Whisper API: a) Timecodes; b) how good is open-source vs API?

I am using Whisper API to transcribe some video lectures and conferences. It is actually working very well, even for smaller languages it is on much better level than I have seen before.

I have two questions though:
1.) Is it possible to get timecodes via API? I can’t see it in the docs, so I am guessing the answer is ‘no’, but since Whisper was offering this in open-source (install) version, it is strange that this is not the option for the paid API as well.

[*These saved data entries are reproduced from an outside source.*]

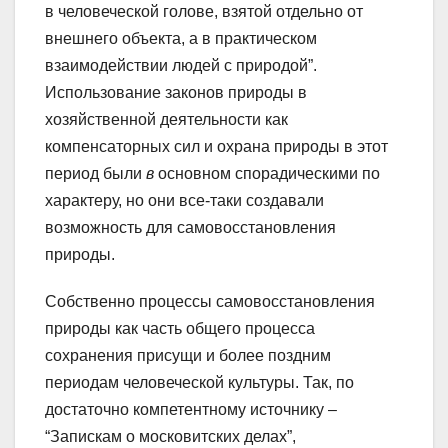
в человеческой голове, взятой отдельно от
внешнего объекта, а в практическом
взаимодействии людей с природой”.
Использование законов природы в
хозяйственной деятельности как
компенсаторных сил и охрана природы в этот
период были
в
основном спорадическими по
характеру, но они все-таки создавали
возможность для самовосстановления
природы.
Собственно процессы самовосстановления
природы как часть общего процесса
сохранения присущи и более поздним
периодам человеческой культуры. Так, по
достаточно компетентному источнику –
“Запискам о московитских делах”,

2.) Did anyone compare open-source version, running on the server, with the API version? How do they compare - is the API version built on a later model and is therefore more precise? I have used only “small” model as installed on my server.

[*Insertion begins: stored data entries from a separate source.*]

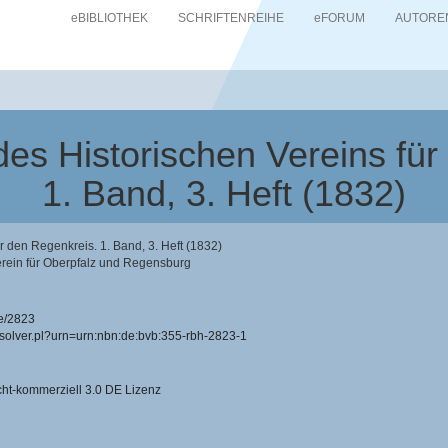
eBIBLIOTHEK
SCHRIFTENREIHE
eFORUM
AUTORE
es Historischen Vereins für
1. Band, 3. Heft (1832)
 den Regenkreis. 1. Band, 3. Heft (1832)
erein für Oberpfalz und Regensburg
e/2823
resolver.pl?urn=urn:nbn:de:bvb:355-rbh-2823-1
-kommerziell 3.0 DE Lizenz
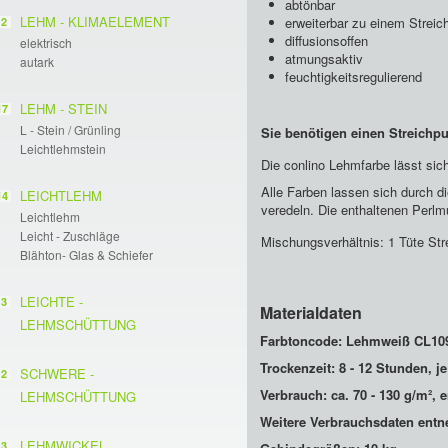
abtönbar
LEHM - KLIMAELEMENT
erweiterbar zu einem Streic
2
diffusionsoffen
elektrisch
atmungsaktiv
autark
feuchtigkeitsregulierend
LEHM - STEIN
17
L - Stein / Grünling
Sie benötigen einen Streichpu
Leichtlehmstein
Die conlino Lehmfarbe lässt sic
Alle Farben lassen sich durch d
LEICHTLEHM
14
veredeln. Die enthaltenen Perl
Leichtlehm
Leicht - Zuschläge
Mischungsverhältnis: 1 Tüte Str
Blähton- Glas & Schiefer
LEICHTE -
3
Materialdaten
LEHMSCHÜTTUNG
Farbtoncode: Lehmweiß
CL10
Trockenzeit: 8 - 12 Stunden, 
SCHWERE -
2
Verbrauch: ca. 70 - 130 g/m², 
LEHMSCHÜTTUNG
Weitere Verbrauchsdaten ent
LEHMWICKEL
3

Sorry, this isn’t really an answer, but I did spend a bit of time looking into 1 and I also couldn’t find any way to add timecodes. The locally hosted version returns several pieces with just the text being one and the timecodes beign another, and it looks like the api just returns the text portion.

I guess we will have to wait or to use the self-hosted version.

I am now looking into some possibilities of recognizing speakers, but it seems I would need to a) do that in Python first, via some library, b) send separate audio files on basis of that to the transcription. Not sure if there is more efficient way at the moment.

You can define the format you want to have returned as body form field. If you define it as “srt”, you get back the timestamps as well

e.g. via curl you add the following parameter --form response_format=srt

Revised (see below for how to get timecode from the api), the advantage of using the API over self hosting is performance and model size, if you wish to run a very capable model from a low power device, offloading that computational task to a remote, enterprise class compute facility is an attractive option. If you have local compute of sufficient power then local use is fine.

  1. add form field, response_format=x where x is srt or verbose_json
  2. IDK

You can also try deepgram, they offer whisper models at a cheaper price and they have diarization+timecodes

whisper api has timestamp like what the previous posters mentioned. just set the “response_format” parameter to srt or vtt.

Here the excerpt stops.